**Exercise description**
The data must be reproduced verbatim; images are to be omitted.

Information supplied Block Start

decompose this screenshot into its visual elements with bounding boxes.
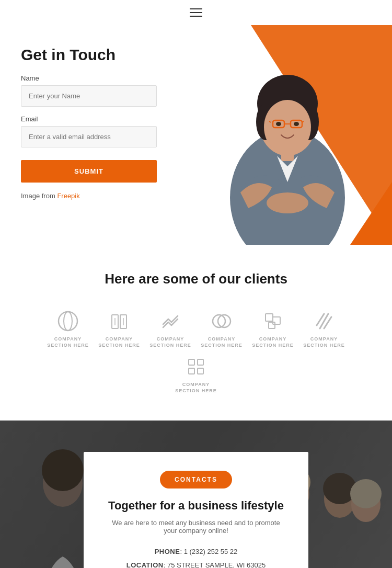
- contacts-section: CONTACTS Together for a business lifesty…: [0, 421, 392, 568]
- name-input[interactable]: [21, 85, 157, 107]
- name-field-group: Name: [21, 74, 188, 107]
- clients-logos: COMPANYSECTION HERE COMPANYSECTION HERE: [21, 308, 371, 394]
- company-icon-3: [157, 308, 183, 334]
- freepik-link[interactable]: Freepik: [57, 192, 79, 200]
- company-label-5: COMPANYSECTION HERE: [252, 336, 294, 348]
- menu-icon[interactable]: [190, 8, 202, 17]
- company-icon-7: [183, 354, 209, 380]
- svg-rect-28: [269, 322, 275, 328]
- email-input[interactable]: [21, 126, 157, 147]
- company-icon-6: [311, 308, 337, 334]
- svg-point-19: [64, 312, 72, 331]
- hero-title: Get in Touch: [21, 46, 188, 64]
- hero-image: [188, 30, 387, 245]
- submit-button[interactable]: SUBMIT: [21, 160, 157, 183]
- company-label-1: COMPANYSECTION HERE: [47, 336, 89, 348]
- hero-form-area: Get in Touch Name Email SUBMIT Image fro…: [21, 46, 188, 200]
- freepik-note: Image from Freepik: [21, 192, 188, 200]
- client-logo-7: COMPANYSECTION HERE: [173, 354, 219, 394]
- company-label-6: COMPANYSECTION HERE: [303, 336, 345, 348]
- company-icon-4: [209, 308, 235, 334]
- client-logo-5: COMPANYSECTION HERE: [250, 308, 296, 348]
- svg-rect-32: [189, 359, 194, 365]
- name-label: Name: [21, 74, 188, 82]
- contacts-button[interactable]: CONTACTS: [160, 471, 232, 489]
- clients-section: Here are some of our clients COMPANYSECT…: [0, 245, 392, 421]
- client-logo-1: COMPANYSECTION HERE: [45, 308, 91, 348]
- email-label: Email: [21, 115, 188, 123]
- company-label-3: COMPANYSECTION HERE: [149, 336, 191, 348]
- location-label: LOCATION: [126, 561, 164, 568]
- svg-point-16: [294, 122, 299, 126]
- company-icon-5: [260, 308, 286, 334]
- svg-line-29: [320, 314, 328, 328]
- contact-description: We are here to meet any business need an…: [105, 519, 287, 535]
- svg-rect-35: [198, 368, 203, 374]
- phone-label: PHONE: [155, 548, 180, 555]
- clients-title: Here are some of our clients: [21, 271, 371, 287]
- svg-point-15: [276, 122, 281, 126]
- contact-card: CONTACTS Together for a business lifesty…: [84, 452, 308, 568]
- client-logo-2: COMPANYSECTION HERE: [96, 308, 142, 348]
- contact-tagline: Together for a business lifestyle: [105, 499, 287, 513]
- company-icon-1: [55, 308, 81, 334]
- company-label-4: COMPANYSECTION HERE: [201, 336, 243, 348]
- location-row: LOCATION: 75 STREET SAMPLE, WI 63025: [105, 559, 287, 568]
- location-value: 75 STREET SAMPLE, WI 63025: [167, 561, 266, 568]
- svg-rect-33: [198, 359, 203, 365]
- company-label-7: COMPANYSECTION HERE: [175, 382, 217, 394]
- header: [0, 0, 392, 25]
- contact-info: PHONE: 1 (232) 252 55 22 LOCATION: 75 ST…: [105, 545, 287, 568]
- svg-point-18: [59, 312, 77, 331]
- svg-rect-26: [266, 314, 273, 321]
- client-logo-6: COMPANYSECTION HERE: [301, 308, 347, 348]
- svg-rect-27: [273, 317, 280, 324]
- svg-rect-34: [189, 368, 194, 374]
- company-icon-2: [106, 308, 132, 334]
- client-logo-4: COMPANYSECTION HERE: [199, 308, 245, 348]
- client-logo-3: COMPANYSECTION HERE: [147, 308, 193, 348]
- company-label-2: COMPANYSECTION HERE: [98, 336, 140, 348]
- hero-section: Get in Touch Name Email SUBMIT Image fro…: [0, 25, 392, 245]
- phone-row: PHONE: 1 (232) 252 55 22: [105, 545, 287, 559]
- email-field-group: Email: [21, 115, 188, 147]
- svg-point-17: [267, 192, 308, 213]
- phone-value: 1 (232) 252 55 22: [184, 548, 238, 555]
- svg-point-9: [264, 100, 311, 154]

Information supplied Block End

**Task solution**
decompose this screenshot into its visual elements with bounding boxes.
- contacts-section: CONTACTS Together for a business lifesty…: [0, 421, 392, 568]
- name-input[interactable]: [21, 85, 157, 107]
- name-field-group: Name: [21, 74, 188, 107]
- clients-logos: COMPANYSECTION HERE COMPANYSECTION HERE: [21, 308, 371, 394]
- company-icon-3: [157, 308, 183, 334]
- freepik-link[interactable]: Freepik: [57, 192, 79, 200]
- company-label-5: COMPANYSECTION HERE: [252, 336, 294, 348]
- menu-icon[interactable]: [190, 8, 202, 17]
- company-icon-7: [183, 354, 209, 380]
- svg-rect-28: [269, 322, 275, 328]
- email-input[interactable]: [21, 126, 157, 147]
- company-icon-6: [311, 308, 337, 334]
- svg-point-19: [64, 312, 72, 331]
- hero-title: Get in Touch: [21, 46, 188, 64]
- hero-image: [188, 30, 387, 245]
- submit-button[interactable]: SUBMIT: [21, 160, 157, 183]
- company-label-1: COMPANYSECTION HERE: [47, 336, 89, 348]
- hero-form-area: Get in Touch Name Email SUBMIT Image fro…: [21, 46, 188, 200]
- freepik-note: Image from Freepik: [21, 192, 188, 200]
- client-logo-7: COMPANYSECTION HERE: [173, 354, 219, 394]
- company-label-6: COMPANYSECTION HERE: [303, 336, 345, 348]
- company-icon-4: [209, 308, 235, 334]
- client-logo-5: COMPANYSECTION HERE: [250, 308, 296, 348]
- svg-rect-32: [189, 359, 194, 365]
- name-label: Name: [21, 74, 188, 82]
- contacts-button[interactable]: CONTACTS: [160, 471, 232, 489]
- clients-section: Here are some of our clients COMPANYSECT…: [0, 245, 392, 421]
- client-logo-1: COMPANYSECTION HERE: [45, 308, 91, 348]
- email-label: Email: [21, 115, 188, 123]
- company-label-3: COMPANYSECTION HERE: [149, 336, 191, 348]
- location-label: LOCATION: [126, 561, 164, 568]
- svg-point-16: [294, 122, 299, 126]
- company-icon-5: [260, 308, 286, 334]
- svg-line-29: [320, 314, 328, 328]
- contact-description: We are here to meet any business need an…: [105, 519, 287, 535]
- svg-rect-35: [198, 368, 203, 374]
- phone-label: PHONE: [155, 548, 180, 555]
- clients-title: Here are some of our clients: [21, 271, 371, 287]
- svg-point-15: [276, 122, 281, 126]
- contact-card: CONTACTS Together for a business lifesty…: [84, 452, 308, 568]
- client-logo-2: COMPANYSECTION HERE: [96, 308, 142, 348]
- contact-tagline: Together for a business lifestyle: [105, 499, 287, 513]
- company-icon-1: [55, 308, 81, 334]
- company-label-4: COMPANYSECTION HERE: [201, 336, 243, 348]
- location-row: LOCATION: 75 STREET SAMPLE, WI 63025: [105, 559, 287, 568]
- location-value: 75 STREET SAMPLE, WI 63025: [167, 561, 266, 568]
- svg-rect-33: [198, 359, 203, 365]
- company-label-7: COMPANYSECTION HERE: [175, 382, 217, 394]
- header: [0, 0, 392, 25]
- contact-info: PHONE: 1 (232) 252 55 22 LOCATION: 75 ST…: [105, 545, 287, 568]
- svg-point-18: [59, 312, 77, 331]
- svg-rect-26: [266, 314, 273, 321]
- client-logo-6: COMPANYSECTION HERE: [301, 308, 347, 348]
- svg-rect-27: [273, 317, 280, 324]
- svg-rect-34: [189, 368, 194, 374]
- company-icon-2: [106, 308, 132, 334]
- client-logo-4: COMPANYSECTION HERE: [199, 308, 245, 348]
- client-logo-3: COMPANYSECTION HERE: [147, 308, 193, 348]
- company-label-2: COMPANYSECTION HERE: [98, 336, 140, 348]
- hero-section: Get in Touch Name Email SUBMIT Image fro…: [0, 25, 392, 245]
- phone-row: PHONE: 1 (232) 252 55 22: [105, 545, 287, 559]
- email-field-group: Email: [21, 115, 188, 147]
- svg-point-17: [267, 192, 308, 213]
- phone-value: 1 (232) 252 55 22: [184, 548, 238, 555]
- svg-point-9: [264, 100, 311, 154]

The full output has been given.